Glasgow’s fourth Gaelic primary has moved a step closer as plans to redevelop a run-down former East End school have been submitted.
The city council’s education department has requested permission to demolish part of the B-listed St James’ Primary, Calton, to make way for the new school.
Toilet extensions and a section to the rear of the school building would be knocked down to allow an extension, including a hall, kitchen and drama space, to be constructed.
An all-weather sports pitch is also included in the overall plan for the site.
The plans state: “When the need for another Gaelic school was identified in the north east of the city, St James’ Primary was recognised as fulfilling a number of the education requirements, whilst also contributing to the local area by saving a heritage asset in the Calton area.”
It has previously been reported by council officials that the project will cost around £16m.
Glasgow’s education services have now applied for listed building consent for internal and external works and partial demolition at the Calton site.
Emergency works have previously been carried out to the roof to “avoid uncontrolled collapse and halt further distress to the building”, the application revealed.
The Green Street school, constructed in 1985 to the plans of architectural firm Thomson & Sandilands, was occupied until 2009, when remaining pupils were transferred to Alexandra Parade Primary.
Since the closure, the building has “rapidly deteriorated” and is “completely saturated” as it was “left exposed to the elements” when lead was stripped from the gutters.
The redeveloped building would be Glasgow’s fourth Gaelic medium primary school, joining Glendale Primary, Govan Gaelic Primary and Glasgow Gaelic School.
Extending the back of the school has been deemed “most appropriate”, the application states, with the new-build providing “required spaces for a modern school building that the original building can’t accommodate”.
“This would mean the function of the original classrooms would be retained and also reinstated where previously a kitchen and lunch hall were accommodated,” the plans added.
“Extending to the rear also retains the most architecturally significant elements of the building on the front facade but would require the demolition of the projecting canted bay and the later toilet blocks.”

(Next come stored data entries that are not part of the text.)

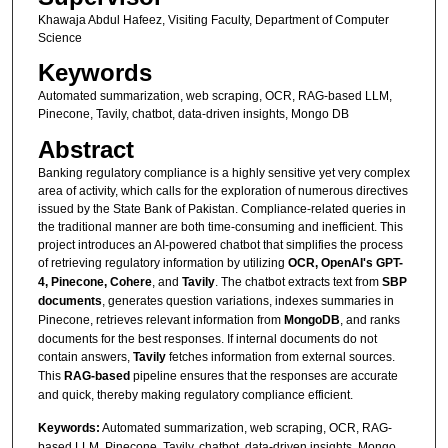
Khawaja Abdul Hafeez, Visiting Faculty, Department of Computer
Science
Keywords
Automated summarization, web scraping, OCR, RAG-based LLM,
Pinecone, Tavily, chatbot, data-driven insights, Mongo DB
Abstract
Banking regulatory compliance is a highly sensitive yet very complex
area of activity, which calls for the exploration of numerous directives
issued by the State Bank of Pakistan. Compliance-related queries in
the traditional manner are both time-consuming and inefficient. This
project introduces an AI-powered chatbot that simplifies the process
of retrieving regulatory information by utilizing
OCR, OpenAI's GPT-
4, Pinecone, Cohere
, and
Tavily
. The chatbot extracts text from
SBP
documents
, generates question variations, indexes summaries in
Pinecone, retrieves relevant information from
MongoDB
, and ranks
documents for the best responses. If internal documents do not
contain answers,
Tavily
fetches information from external sources.
This
RAG-based
pipeline ensures that the responses are accurate
and quick, thereby making regulatory compliance efficient.
Keywords:
Automated summarization, web scraping, OCR, RAG-
based LLM, Pinecone, Tavily, chatbot, data-driven insights, Mongo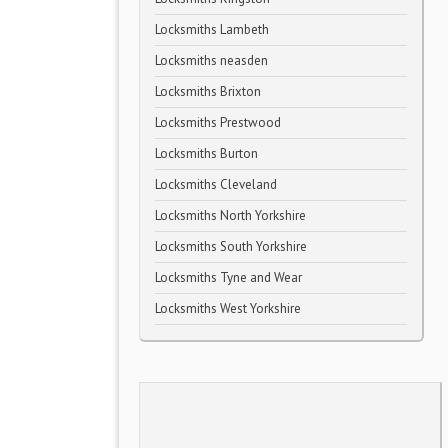
Locksmiths Lambeth
Locksmiths neasden
Locksmiths Brixton
Locksmiths Prestwood
Locksmiths Burton
Locksmiths Cleveland
Locksmiths North Yorkshire
Locksmiths South Yorkshire
Locksmiths Tyne and Wear
Locksmiths West Yorkshire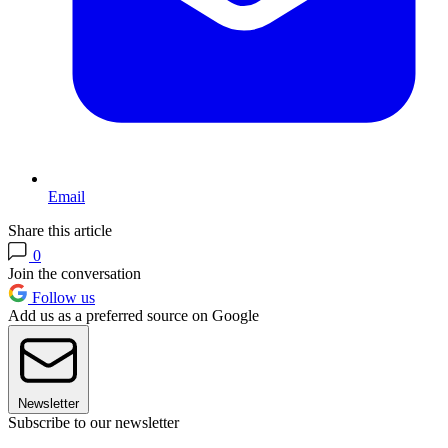
Email
Share this article
0
Join the conversation
Follow us
Add us as a preferred source on Google
Newsletter
Subscribe to our newsletter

The suggested justification for demolition added the “rear canted bay and the circulation wings were treated as subsidiary to the main building and as a result the architectural finishes to the stonework were less refined”.
All existing single glazed windows would be removed and replaced with triple glazing which follows “the principles” of the original design but meets current ventilation and energy requirements.
RSPB Scotland has asked the council to provide swift nest sites in the building as nests “are being lost when buildings are demolished or roofs refurbished”.
“Loss of nest sites is a key driver behind the dramatic decline of swifts,” the submission added.